A more elegant solution for all involved—authors, publishers, parent institutions—is simply to publish under Creative Commons licenses designed to encourage reuse. I offer as exhibit A my own institution, which recently launched an entirely open-access press. Every item published by the Amherst College Press will bear a Creative Commons license. No author need ever ask Amherst for permission to reprint anything produced by its press so long as he or she abides by the terms of the license. No accounting department will collect permission fees from authors faithfully reproducing passages in their non-commercial work.
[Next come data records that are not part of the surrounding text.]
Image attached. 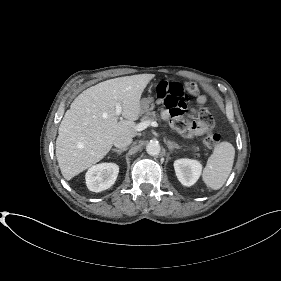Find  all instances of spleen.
<instances>
[{"label": "spleen", "instance_id": "obj_1", "mask_svg": "<svg viewBox=\"0 0 281 281\" xmlns=\"http://www.w3.org/2000/svg\"><path fill=\"white\" fill-rule=\"evenodd\" d=\"M235 157L234 146L227 141L217 144L203 170L204 183L213 190L220 189L229 177Z\"/></svg>", "mask_w": 281, "mask_h": 281}]
</instances>
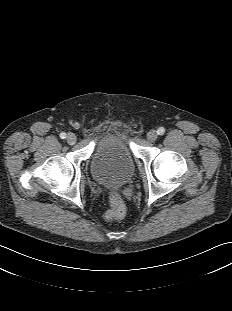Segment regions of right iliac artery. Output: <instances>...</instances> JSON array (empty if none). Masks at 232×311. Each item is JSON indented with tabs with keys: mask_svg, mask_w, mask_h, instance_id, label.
Here are the masks:
<instances>
[{
	"mask_svg": "<svg viewBox=\"0 0 232 311\" xmlns=\"http://www.w3.org/2000/svg\"><path fill=\"white\" fill-rule=\"evenodd\" d=\"M60 137H61L62 139H65V138H66V133H64V132L60 133Z\"/></svg>",
	"mask_w": 232,
	"mask_h": 311,
	"instance_id": "82829eb1",
	"label": "right iliac artery"
}]
</instances>
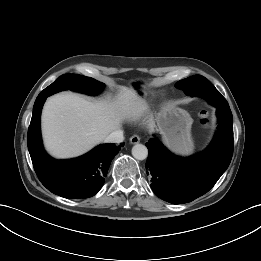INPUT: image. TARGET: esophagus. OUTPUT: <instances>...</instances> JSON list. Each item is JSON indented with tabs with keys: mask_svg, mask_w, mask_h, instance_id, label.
Instances as JSON below:
<instances>
[{
	"mask_svg": "<svg viewBox=\"0 0 261 261\" xmlns=\"http://www.w3.org/2000/svg\"><path fill=\"white\" fill-rule=\"evenodd\" d=\"M139 142H140L139 135L135 134V135L131 136V138H130V143L131 144H137Z\"/></svg>",
	"mask_w": 261,
	"mask_h": 261,
	"instance_id": "34e87169",
	"label": "esophagus"
}]
</instances>
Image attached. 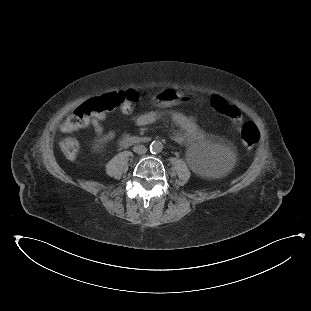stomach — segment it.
<instances>
[{
    "label": "stomach",
    "instance_id": "0dacf381",
    "mask_svg": "<svg viewBox=\"0 0 311 311\" xmlns=\"http://www.w3.org/2000/svg\"><path fill=\"white\" fill-rule=\"evenodd\" d=\"M155 99L159 104H168V105L172 104L175 101V97L163 98L162 95H157Z\"/></svg>",
    "mask_w": 311,
    "mask_h": 311
}]
</instances>
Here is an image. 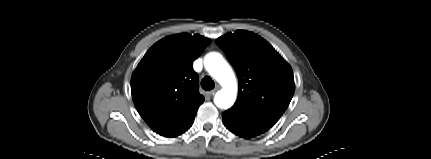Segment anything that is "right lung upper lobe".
I'll list each match as a JSON object with an SVG mask.
<instances>
[{"mask_svg":"<svg viewBox=\"0 0 431 159\" xmlns=\"http://www.w3.org/2000/svg\"><path fill=\"white\" fill-rule=\"evenodd\" d=\"M210 39L187 33L163 38L144 55L131 78L134 104L156 133L175 137L193 124L204 97L193 61Z\"/></svg>","mask_w":431,"mask_h":159,"instance_id":"obj_1","label":"right lung upper lobe"}]
</instances>
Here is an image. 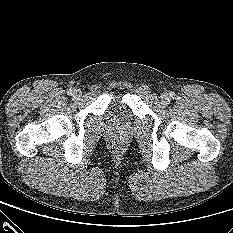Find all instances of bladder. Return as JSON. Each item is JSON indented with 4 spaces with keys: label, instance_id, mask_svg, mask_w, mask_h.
<instances>
[{
    "label": "bladder",
    "instance_id": "31cf9c89",
    "mask_svg": "<svg viewBox=\"0 0 233 233\" xmlns=\"http://www.w3.org/2000/svg\"><path fill=\"white\" fill-rule=\"evenodd\" d=\"M120 99H121V96L117 99V102H119V101H120Z\"/></svg>",
    "mask_w": 233,
    "mask_h": 233
}]
</instances>
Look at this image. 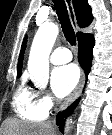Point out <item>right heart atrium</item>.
<instances>
[{
    "mask_svg": "<svg viewBox=\"0 0 112 135\" xmlns=\"http://www.w3.org/2000/svg\"><path fill=\"white\" fill-rule=\"evenodd\" d=\"M37 99H38V103L41 106V108L47 112L50 111L55 104V100L52 97V95L46 91L38 92Z\"/></svg>",
    "mask_w": 112,
    "mask_h": 135,
    "instance_id": "obj_1",
    "label": "right heart atrium"
}]
</instances>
No legal counsel need draft opinions on whether a scholar who reprinted x% of an Amherst publications sailed within the coastline of Fair Use’s safe harbor. For exhibits B, C, and D, see the University of California’s Luminos program, Open Humanities Press, and the Lever Initiative.
Before dismissing out of hand the longing and idealism that informs these new publishing ventures, academic publishers should rigorously examine the costs of current practice. To my knowledge, no broad study has ever attempted to assess the costs of extracting permissions. What do the salaries and benefits of permissions managers cost each university press? What do university presses pay lawyers to enforce their copyright claims? How much time do editors devote to helping their stable of authors obtain permissions from other presses? And what is the human cost of current practice: the cost of aggravation, frustration, and lost time? How many hours per publication must authors spend chasing rights-holders? How much better would scholarship be, and how much more productive would scholars become, if a comprehensive study were to conclude that the costs of the current system are just too high?